When used in casual conversation, the term "sheep to shawl" refers to the process of removing a sheep's fleece1 and converting it to usable and somewhat attractive2 fabric, doing everything by hand. A sheep to shawl is also a competitive activity, in which teams of people race to make a shawl from raw wool as quickly as possible. Like curling, Quidditch, and caber tossing, the sheep to shawl is an arcane sport, intimately bound up with certain cultures and time periods. Such competitions are usually held at sheep and wool festivals, county fairs, historical reenactments, and fiber arts conferences.

Converting a sheep to a shawl requires 4 steps.

  1. Shearing the sheep to remove the wool.
  2. Carding or combing the wool to separate and organize the individual fibers into a form that can be spun quickly and easily. The team can use hand carders or wool combs to accomplish this.3
  3. Spinning the wool. Spinning unwashed wool is known as spinning "in the grease". Water-resistant items can be made with the resulting yarn.
  4. Weaving the wool into a shawl. Shawls are easy to produce, lend themselves well to a variety of weaving patterns, use a considerable amout of yarn, and require no sewing to complete.

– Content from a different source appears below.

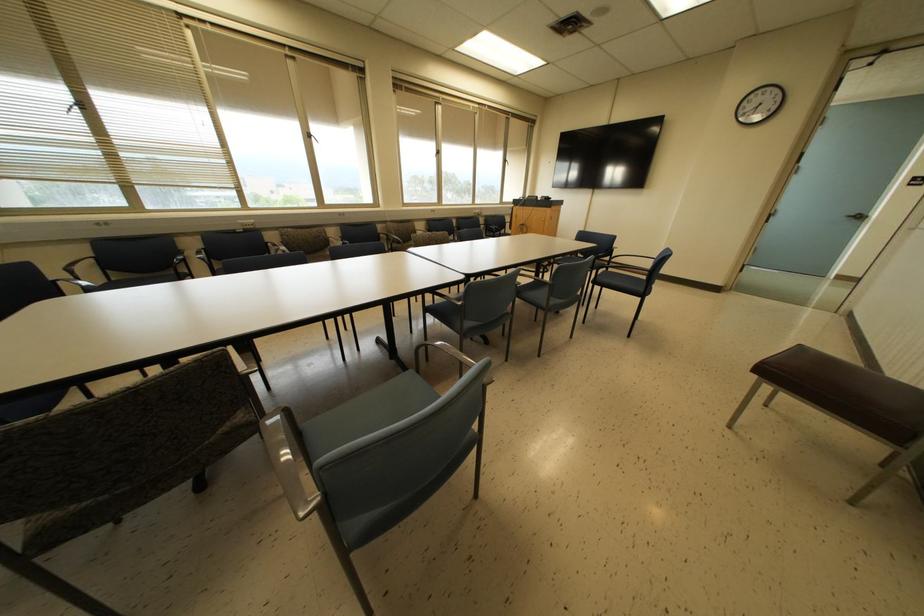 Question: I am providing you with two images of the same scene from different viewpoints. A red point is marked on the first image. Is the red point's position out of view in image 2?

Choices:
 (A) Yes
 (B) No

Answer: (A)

With a well organized team, the whole process can take less than four hours.

The optimum size for a sheep to shawl team is between 5 and 7 people. As with other sports, one member acts as a captain. The team consists of:

  • 1 shearer
  • 3 carders/spinners
  • 1 weaver
  • 1 plyer/winder (optional)
  • 1 "rover" (optional)

Each team brings their own sheep and equipment. Less-traditional competitions send a chosen fleece to the team some weeks beforehand for washing and dyeing. The loom the weaver will use is pre-warped so the fresh yarn can be used as weft.

The team works together in JIT assembly line style. When the sheep to shawl begins, the shearer begins shearing while the rest of the team stands by. Once enough wool to start with has been sheared, the other team members begin carding or combing while the shearing continues. Once enough wool has been carded for them to start, the spinners begin while other team members finish up carding. The plyer's job is to take the freshly spun yarn and double or triple ply it if need be, and wind it onto shuttles for the weaver. The rover runs the wool or yarn from shearer to carders to spinners to weaver, and helps out wherever needed. As team members run out of material, they join in on the next stage of production, except for the weaving. Like sheep shearing, the weaving is really a one-person job.

A team entry isn't complete until the shawl is off the loom and finished: fringe knotted and trimmed, etc. In some sheep to shawls, the finished products are then judged for overall quality.

  1. Leaving the sheep alive and uninjured. Wool from dead sheep is called "pulled wool" and is traditionally used for Hudson's Bay blankets.
  2. A purely subjective description. In the fiber arts, the term "attractive" may be applied to a pink-and-purple shapeless tube with no definable purpose.
  3. Wool combs are long claw-like objects with wooden handles. Using them is much more dangerous than holding a sheep down and shaving it.